I could almost taste the greasy bundle passing my lips.  It was going to be so good. (I’ve always loved grease and oil.  When I was young, I had twin best friends who would press napkins to their slices of pizza to sop up all the grease before eating them.  I swear I used to try to intercept the napkins as they sailed into the trash can so I could suck the grease out of them. Were they crazy?  Who didn’t love a greasy piece of pizza?? 

In a similar fashion, my husband and boys cut the fat off of their steaks and save it on a plate for me.  Are they crazy?  Who doesn’t love a hot, greasy, translucent piece of steak fat??)
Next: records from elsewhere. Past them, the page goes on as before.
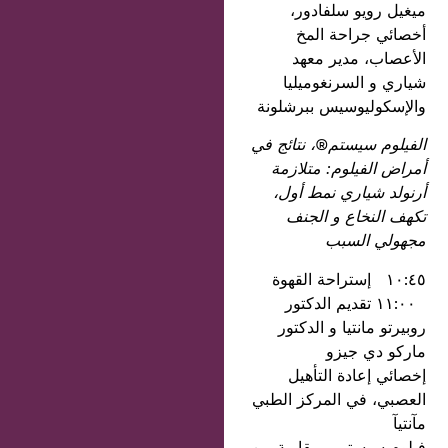
ميغيل رويو سلفادور،
أخصائي جراحة المخ
الأعصاب، مدير معهد
شياري و السرنغوميليا
والإسكوليوسيس ببرشلونة
الفيلوم سيستم
®
، نتائج في
أمراض الفيلوم
:
متلازمة
أرنولد شياري نمط أول،
تكهف النخاع و الجنف
مجهولي السبب
١٠:٤٥ إستراحة القهوة
١١:٠٠ تقديم الدكتور
روبيرتو مانتيا و الدكتور
ماركو دي جيزو
إخصائي إعادة التأهيل
العصبي، في المركز الطبي
مآنتيآ
فيلوم سيستيم- مقاربة بين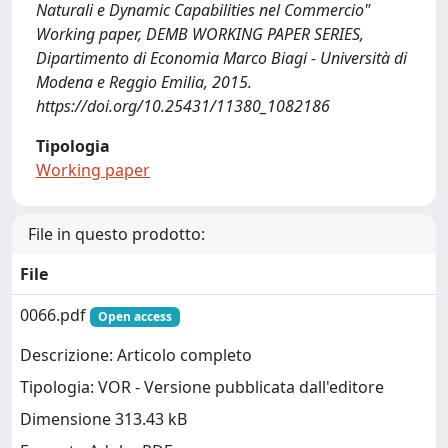
Naturali e Dynamic Capabilities nel Commercio"
Working paper, DEMB WORKING PAPER SERIES,
Dipartimento di Economia Marco Biagi - Università di
Modena e Reggio Emilia, 2015.
https://doi.org/10.25431/11380_1082186
Tipologia
Working paper
File in questo prodotto:
File
0066.pdf
Open access
Descrizione: Articolo completo
Tipologia: VOR - Versione pubblicata dall'editore
Dimensione 313.43 kB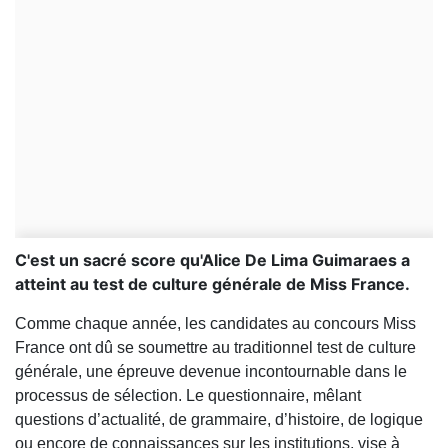
C'est un sacré score qu'Alice De Lima Guimaraes a
atteint au test de culture générale de Miss France.
Comme chaque année, les candidates au concours Miss
France ont dû se soumettre au traditionnel test de culture
générale, une épreuve devenue incontournable dans le
processus de sélection. Le questionnaire, mêlant
questions d’actualité, de grammaire, d’histoire, de logique
ou encore de connaissances sur les institutions, vise à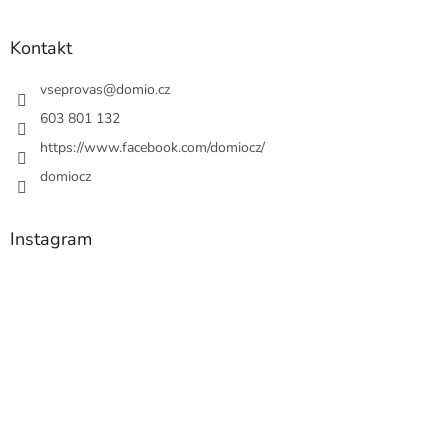
Kontakt
vseprovas
@
domio.cz
603 801 132
https://www.facebook.com/domiocz/
domiocz
Instagram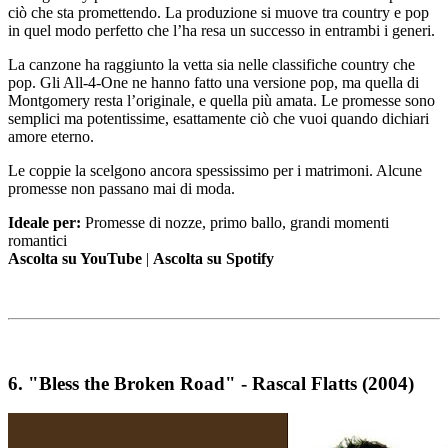
ciò che sta promettendo. La produzione si muove tra country e pop
in quel modo perfetto che l’ha resa un successo in entrambi i generi.
La canzone ha raggiunto la vetta sia nelle classifiche country che
pop. Gli All-4-One ne hanno fatto una versione pop, ma quella di
Montgomery resta l’originale, e quella più amata. Le promesse sono
semplici ma potentissime, esattamente ciò che vuoi quando dichiari
amore eterno.
Le coppie la scelgono ancora spessissimo per i matrimoni. Alcune
promesse non passano mai di moda.
Ideale per:
Promesse di nozze, primo ballo, grandi momenti
romantici
Ascolta su YouTube
|
Ascolta su Spotify
6.
"Bless the Broken Road" - Rascal Flatts (2004)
After about 25 seconds, I reached a shaky hand out toward the pan.  My husband watched, his eyes wide in anticipation. 

Suddenly, the host of the party, taking a break from grilling, breezed into the room.  He walked directly to the pan of bacon-wrapped asparagus, grabbed the last one, and popped the whole thing into his mouth, all the while looking right at me.

“Dang,” he said, wiping his hands on a paper towel, “those are GOOD.”  With that, he turned and walked back out of the kitchen.

I wanted to chastise him for wiping his hands.  Didn’t he know you’re supposed to LICK that yummy grease off instead of wasting it on a paper towel?  SOME PEOPLE just don’t know how to enjoy good food.

Instead, my husband and I sat there frozen for a few seconds, not quite able to comprehend what had just transpired.  Then, suddenly, we caught each other’s eyes and burst into laughter. 

We laughed so hard that our shoulders shook and we gasped for breath. Nobody knew what we were laughing at, which made me wonder: Are inside jokes acceptable at parties where you’re not drinking too much to care?

Ah, well.

One good thing came out of this experience.  No, scratch that.  Two good things came out of the experience:

1.) I learned to quit taking myself so seriously.  Of course, that only lasted like 5 minutes and then I was back to questioning myself again.  But it was a nice 5 minutes.

2.) I started making bacon-wrapped asparagus, and nobody likes it as much as I do at my house, so I normally get to snarf the entire pan myself.  I just leave it cooling on the stove all day and toss one into my mouth every time I walk by.  If you’re wanting to make them, just wrap the asparagus in bacon and put the bundles into the oven for about 20 minutes at 400 degrees.  Play with the time a little bit; I like my bacon mushy but maybe you’ll want to keep yours in a bit longer to get it crispier.